In the mid 1960s, a never before seen counter-culture blossomed throughout the United States, inciting both the Flower Power movement as well as the general revulsion of more straight-laced, Ward Cleaver-esque Americans. No longer wanting to keep up with the Joneses or confine themselves to white picket-fenced corrals of repressive and Puritanical sexual norms, these fresh-faced masses would soon come to be known as Hippies.
Originally taken from ‘Hipster’, the term “hippie” was used to describe beatniks who found their technicolor heart in the Haight-Ashbury district of San Francisco; children of the road who believed they should make love, not war. Their vocal opposition to the United States’ involvement in the Vietnam War (1955-1975) and the increasingly rocky road to shared civil rights among all Americans led to this new, alternative form of activism.
Donning psychedelic floral clothing and growing beards that rivaled Rasputin’s in length all became part of the evolving counter-culture.
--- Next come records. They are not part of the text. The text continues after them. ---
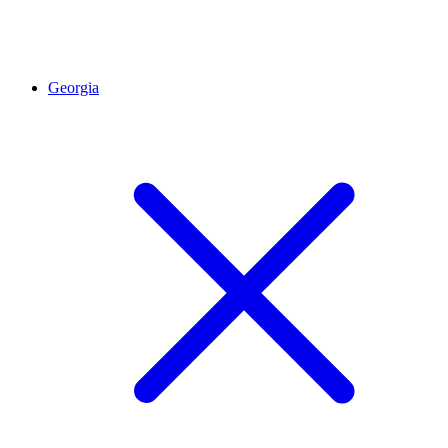
Georgia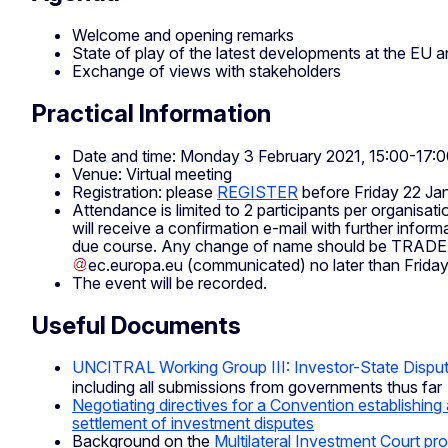
Welcome and opening remarks
State of play of the latest developments at the EU an
Exchange of views with stakeholders
Practical Information
Date and time: Monday 3 February 2021, 15:00-17:
Venue: Virtual meeting
Registration: please
REGISTER
before Friday 22 Ja
Attendance is limited to 2 participants per organisati
will receive a confirmation e-mail with further infor
due course. Any change of name should be
TRADE
ec
.
europa
.
eu
(communicated)
no later than Frida
The event will be recorded.
Useful Documents
UNCITRAL Working Group III: Investor-State Dispu
including all submissions from governments thus far
Negotiating directives for a Convention establishing a
settlement of investment disputes
Background on the
Multilateral Investment Court pro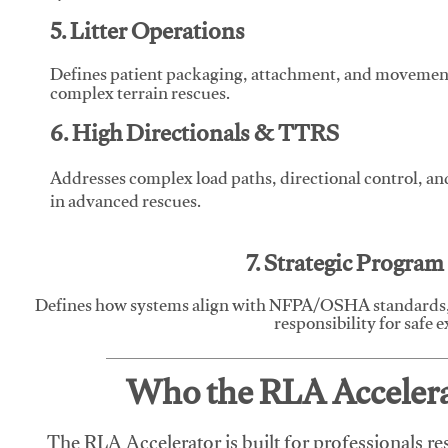
5. Litter Operations
Defines patient packaging, attachment, and movement l
complex terrain rescues.
6. High Directionals & TTRS
Addresses complex load paths, directional control, a
in advanced rescues.
7. Strategic Progra
Defines how systems align with NFPA/OSHA standards,
responsibility for safe 
Who the RLA Accelerat
The RLA Accelerator is built for professionals re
With this also came a new epoch of fashion, film and literature; one which would grow out of the San Francisco valley and spill into the daily lives of the masses at home and abroad within the span of a couple of years.
But the Hippie movement wasn’t just about experimentation and trouser flares. As mentioned previously, the concept of Flower Power also emerged as a passive resistance to the Vietnam War during the late 1960s. The beat poet Allen Ginsberg coined the expression in 1965 as a way for people to turn war into peace.